- Conference: Big Six Conference
- Record: 6–9 (2–8 Big Six)
- Head coach: Louis Menze (10th season);
- Home arena: State Gymnasium

= 1937–38 Iowa State Cyclones men's basketball team =

American college basketball season

The 1937–38 Iowa State Cyclones men's basketball team represented Iowa State University during the 1937–38 NCAA men's basketball season. The Cyclones were coached by Louis Menze, who was in his tenth season with the Cyclones.
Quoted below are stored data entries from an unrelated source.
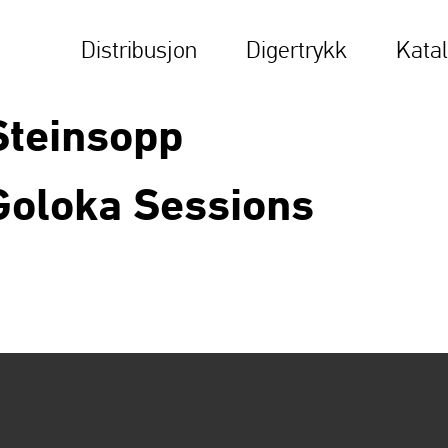
Distribusjon
Digertrykk
Kata
Steinsopp
Goloka Sessions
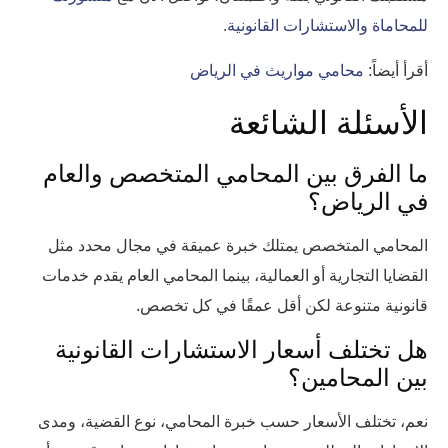
للمحاماة والاستشارات القانونية
.
أقرأ أيضاً:
محامي مواريث في الرياض
الأسئلة الشائعة
ما الفرق بين المحامي المتخصص والعام
في الرياض؟
المحامي المتخصص يمتلك خبرة عميقة في مجال محدد مثل
القضايا التجارية أو العمالية، بينما المحامي العام يقدم خدمات
قانونية متنوعة لكن أقل عمقًا في كل تخصص.
هل تختلف أسعار الاستشارات القانونية
بين المحامين؟
نعم، تختلف الأسعار حسب خبرة المحامي، نوع القضية، ومدى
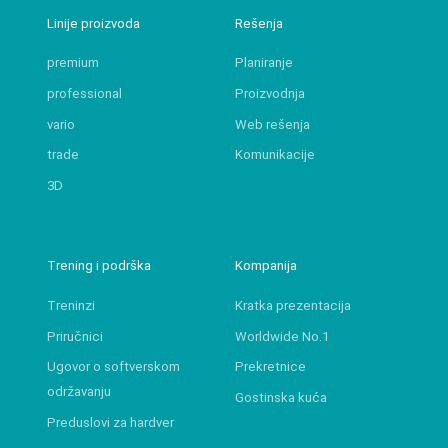
Linije proizvoda
Rešenja
premium
Planiranje
professional
Proizvodnja
vario
Web rešenja
trade
Komunikacije
3D
Trening i podrška
Kompanija
Treninzi
Kratka prezentacija
Priručnici
Worldwide No.1
Ugovor o softverskom
Prekretnice
održavanju
Gostinska kuća
Preduslovi za hardver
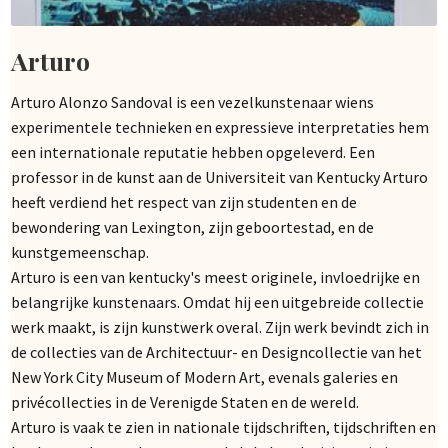
Arturo
Arturo Alonzo Sandoval is een vezelkunstenaar wiens
experimentele technieken en expressieve interpretaties hem
een internationale reputatie hebben opgeleverd. Een
professor in de kunst aan de Universiteit van Kentucky Arturo
heeft verdiend het respect van zijn studenten en de
bewondering van Lexington, zijn geboortestad, en de
kunstgemeenschap.
Arturo is een van kentucky's meest originele, invloedrijke en
belangrijke kunstenaars. Omdat hij een uitgebreide collectie
werk maakt, is zijn kunstwerk overal. Zijn werk bevindt zich in
de collecties van de Architectuur- en Designcollectie van het
New York City Museum of Modern Art, evenals galeries en
privécollecties in de Verenigde Staten en de wereld.
Arturo is vaak te zien in nationale tijdschriften, tijdschriften en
They played their home games at the State Gymnasium in Ames, Iowa.

They finished the season 6–9, 2–8 in Big Six play to finish in sixth place.

== Schedule and results ==

| Date time, TV | Rank^{#} | Opponent^{#} | Result | Record | Site city, state |
Regular season
| December 3, 1937* 7:30 pm |  | Simpson | W 41–37 | 1–0 | State Gymnasium Ames, Iowa |
| December 6, 1937* |  | at Iowa State Teachers Iowa Big Four | W 30–26 | 2–0 | Cedar Falls, Iowa |
| December 10, 1937* |  | Cornell | L 26–28 ^{OT} | 2–1 | State Gymnasium Ames, Iowa |
| December 13, 1937* |  | Grinnell | W 28–26 | 3–1 | State Gymnasium Ames, Iowa |
| December 31, 1937* |  | Iowa State Teachers Iowa Big Four | W 35–28 | 4–1 | State Gymnasium Ames, Iowa |
| January 8, 1938 |  | Kansas State | W 41–30 | 5–1 (1–0) | State Gymnasium Ames, Iowa |
| January 15, 1938 |  | at Kansas | L 17–31 | 5–2 (1–1) | Hoch Auditorium Lawrence, Kansas |
| January 17, 1938 |  | at Oklahoma | L 29–46 | 5–3 (1–2) | OU Field House Norman, Oklahoma |
| January 21, 1938 |  | at Missouri | L 34–43 | 5–4 (1–3) | Brewer Fieldhouse Columbia, Missouri |
| January 29, 1938 |  | Nebraska | L 32–35 | 5–5 (1–4) | State Gymnasium Ames, Iowa |
| February 5, 1938 |  | Missouri | W 38–35 | 6–5 (2–4) | State Gymnasium Ames, Iowa |
| February 12, 1938 |  | at Kansas State | L 29–51 | 6–6 (2–5) | Nichols Hall Manhattan, Kansas |
| February 14, 1938 |  | at Nebraska | L 23–50 | 6–7 (2–6) | Nebraska Coliseum Lincoln, Nebraska |
| February 21, 1938 |  | Kansas | L 23–31 | 6–8 (2–7) | State Gymnasium Ames, Iowa |
| February 26, 1938 |  | Oklahoma | L 32–35 | 6–9 (2–8) | State Gymnasium Ames, Iowa |
*Non-conference game. ^{#}Rankings from AP poll. (#) Tournament seedings in parentheses. All times are in Central Time.